Advertising is old; companies, politicians, and other groups have long been interested in knowing and influencing many kinds of publics. Though widespread popular scrutiny of Internet tech companies has exploded only in recent years, the key moments in the historical construction of surveillance advertising unfolded in the mid-1990s, when the new technology of the World Wide Web was transformed from an outpost on the fringes of business to a central nervous system for commercial monitoring. The massive data collection infrastructure that undergirds the Internet today is the result of twenty-five years of technical and political economic engineering. Surveillance advertising was created by marketers, technology start-ups, investors, and politicians, a coalition bound by the desire to commercialize the web as quickly as possible. Through bouts of competition and collaboration, private and public sector interests steered digital networks toward maximizing their monitoring and influence capacities, tilling the soil for all manner of deceptive communication practices and wreaking havoc on less invasive media business models. The legacy of this period is the concentration of surveillance capacity in corporate hands and the normalization of consumer monitoring across all digital media platforms we have come to know today.

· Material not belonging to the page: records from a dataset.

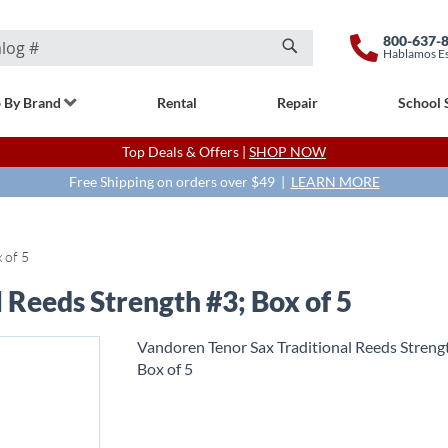
800-637-
Hablamos E
Search
 By Brand
Rental
Repair
School 
Top Deals & Offers |
SHOP NOW
Free Shipping on orders over $49 |
LEARN MORE
 of 5
 Reeds Strength #3; Box of 5
Vandoren Tenor Sax Traditional Reeds Streng
Box of 5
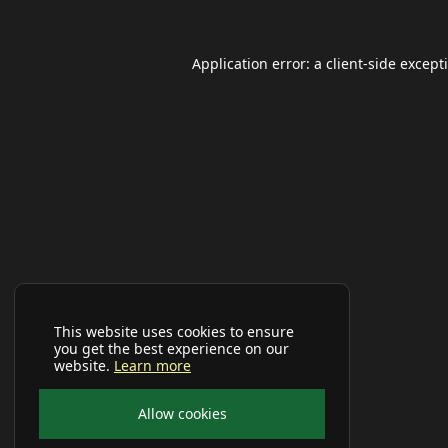
Application error: a
client
-side except
This website uses cookies to ensure
you get the best experience on our
website.
Learn more
Allow cookies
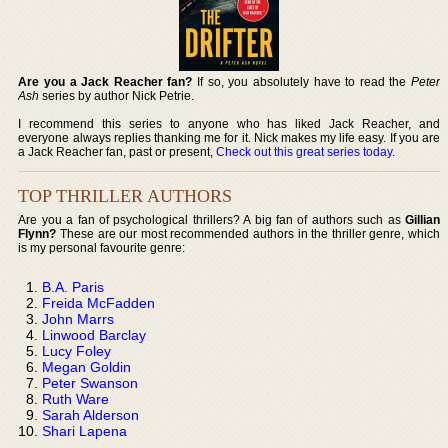
Are you a Jack Reacher fan?
If so, you absolutely have to read the
Peter
Ash
series by author Nick Petrie.
I recommend this series to anyone who has liked Jack Reacher, and
everyone always replies thanking me for it. Nick makes my life easy. If you are
a Jack Reacher fan, past or present,
Check out this great series today
.
TOP THRILLER AUTHORS
Are you a fan of psychological thrillers? A big fan of authors such as
Gillian
Flynn?
These are our most recommended authors in the thriller genre, which
is my personal favourite genre:
B.A. Paris
Freida McFadden
John Marrs
Linwood Barclay
Lucy Foley
Megan Goldin
Peter Swanson
Ruth Ware
Sarah Alderson
Shari Lapena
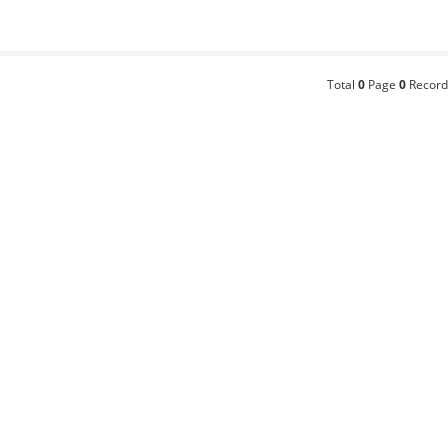
Total
0
Page
0
Record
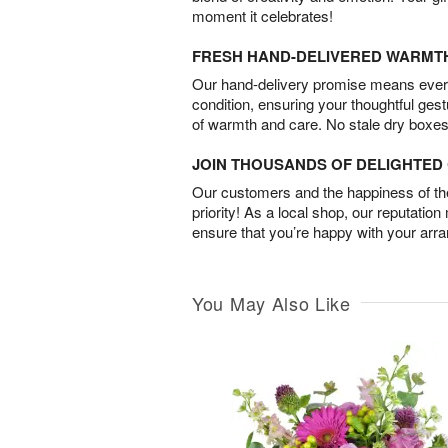
moment it celebrates!
FRESH HAND-DELIVERED WARMT
Our hand-delivery promise means every
condition, ensuring your thoughtful ges
of warmth and care. No stale dry boxes
JOIN THOUSANDS OF DELIGHTE
Our customers and the happiness of thei
priority! As a local shop, our reputation
ensure that you’re happy with your arr
You May Also Like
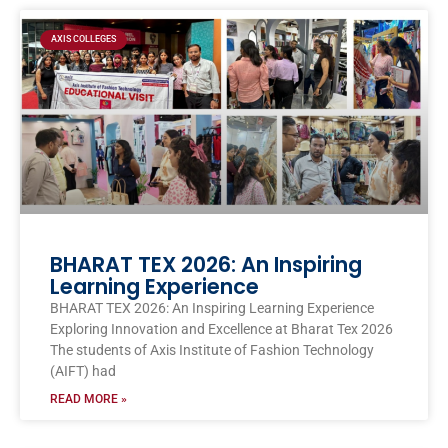
Page
Page
Page
Page
Page
AXIS COLLEGES
BHARAT TEX 2026: An Inspiring
Learning Experience
BHARAT TEX 2026: An Inspiring Learning Experience
Exploring Innovation and Excellence at Bharat Tex 2026
The students of Axis Institute of Fashion Technology
(AIFT) had
READ MORE »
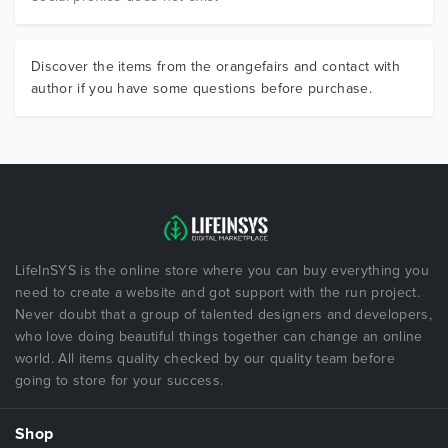
Discover the items from the orangefairs and contact with
author if you have some questions before purchase.
LifeInSYS is the online store where you can buy everything you
need to create a website and got support with the run project.
Never doubt that a group of talented designers and developers,
who love doing beautiful things together can change an online
world. All items quality checked by our quality team before
going to store for your success.
Shop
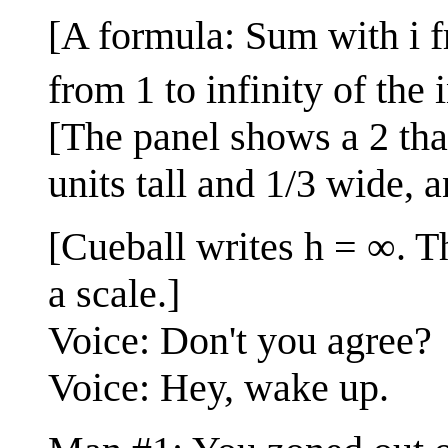
[A formula: Sum with i fr
from 1 to infinity of the
[The panel shows a 2 that 
units tall and 1/3 wide, 
[Cueball writes h = ∞. Th
a scale.]
Voice: Don't you agree?
Voice: Hey, wake up.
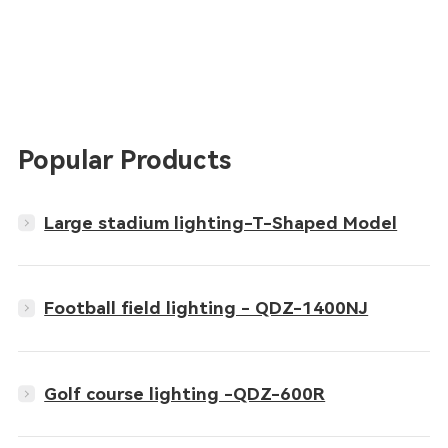
Popular Products
Large stadium lighting-T-Shaped Model
Football field lighting - QDZ-1400NJ
Golf course lighting -QDZ-600R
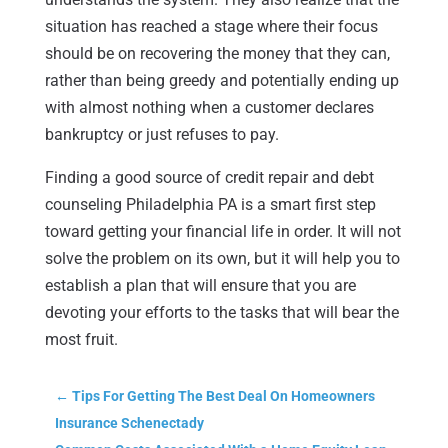
situation has reached a stage where their focus
should be on recovering the money that they can,
rather than being greedy and potentially ending up
with almost nothing when a customer declares
bankruptcy or just refuses to pay.
Finding a good source of credit repair and debt
counseling Philadelphia PA is a smart first step
toward getting your financial life in order. It will not
solve the problem on its own, but it will help you to
establish a plan that will ensure that you are
devoting your efforts to the tasks that will bear the
most fruit.
←
Tips For Getting The Best Deal On Homeowners
Insurance Schenectady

Today more money is spent on digital advertising—meaning online and mobile formats—than on any other media channel in the United States. Analysts estimate that more than half of global ad spending goes to digital platforms. Consumer monitoring is now effectively ubiquitous under what investigative journalist Julia Angwin calls a “dragnet” of surveillance. This system depends on an infrastructure of data collection and targeted messaging that undergirds nearly all modern digital media. Leading ad platforms like Google and Meta operate vast networks of surveillance that extend well beyond their own sites and applications. A study of 1 million popular websites found that nearly 90 percent collect and exchange data with external third parties of which most users are unaware. From period-tracker apps to porn sites, ad platforms scoop up all manner of sensitive personal information in order to power their “digital influence machine.” Privacy has been obliterated as surveillance advertisers have created countless ways to link online and offline information.

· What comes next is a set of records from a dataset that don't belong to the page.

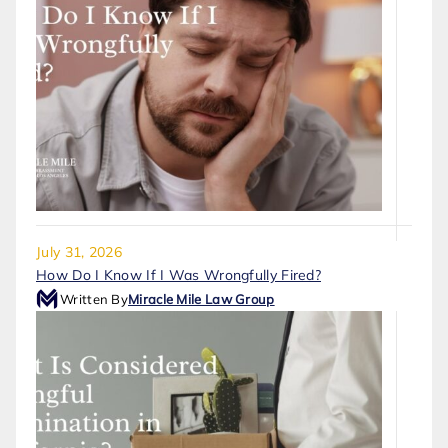
July 31, 2026
How Do I Know If I Was Wrongfully Fired?
Written By
Miracle Mile Law Group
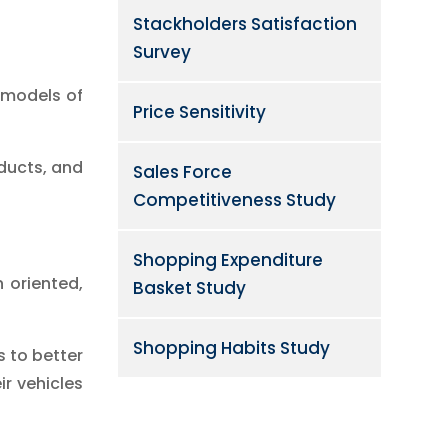
Stackholders Satisfaction
Survey
t models of
Price Sensitivity
ducts, and
Sales Force
Competitiveness Study
Shopping Expenditure
 oriented,
Basket Study
Shopping Habits Study
s to better
r vehicles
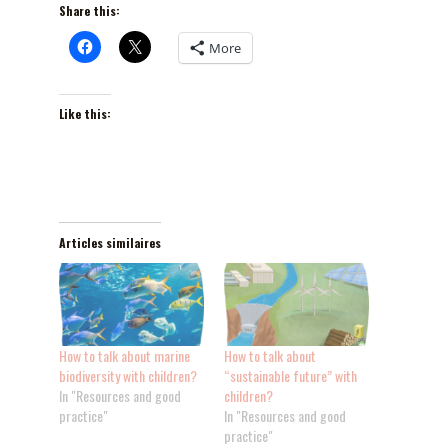
Share this:
More
Like this:
Articles similaires
How to talk about marine
How to talk about
biodiversity with children?
“sustainable future” with
In "Resources and good
children?
practice"
In "Resources and good
practice"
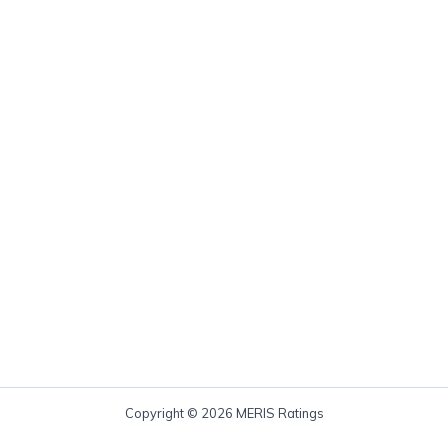
Copyright © 2026 MERIS Ratings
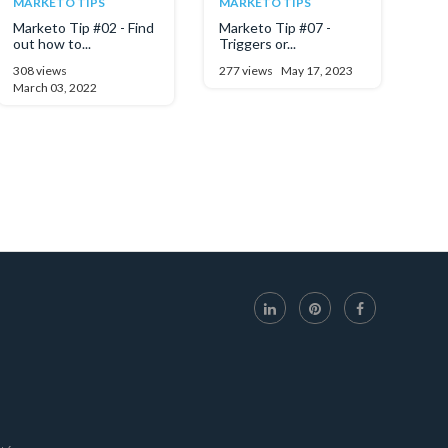
MARKETO TIPS
MARKETO TIPS
Marketo Tip #02 - Find
Marketo Tip #07 -
out how to...
Triggers or...
308 views
277 views
May 17, 2023
March 03, 2022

The business objective of all of this data collection and profiling is to sell the capacity to influence people’s actions and attitudes, what Shoshana Zuboff, in her recent book The Age of Surveillance Capitalism (2019), calls the “means of behavioral modification.” Today the cutting edge of this practice uses data signals to forecast and test people’s vulnerability to different kinds of appeals. Advertising that is designed to exploit emotions and personality traits has been found to be particularly promising.
In 2022, constant surveillance is the essence of the $600 billion digital advertising economy.
The surveillance advertising industry is dominated by a handful of companies including Google, Meta, and Amazon, which together control nearly three-quarters of the global digital advertising market. These firms are the world’s foremost purveyors of commercial surveillance and, despite recent market turbulence, among the most valuable corporations in existence. Market power and political power are deeply intertwined. Meta, followed closely by Amazon, is on track to spend more money on lobbying than any other U.S. company this year. Google, ranking a few spots lower on the spending list, maintains a “55,000 square foot office, roughly the size of the White House, less than a mile away from the Capitol Building.”
Meta maintains profiles not only for its 2.7 billion users but also for people who have never signed up for any of the company’s services. And all this data can be used to make startling and intimate predictions.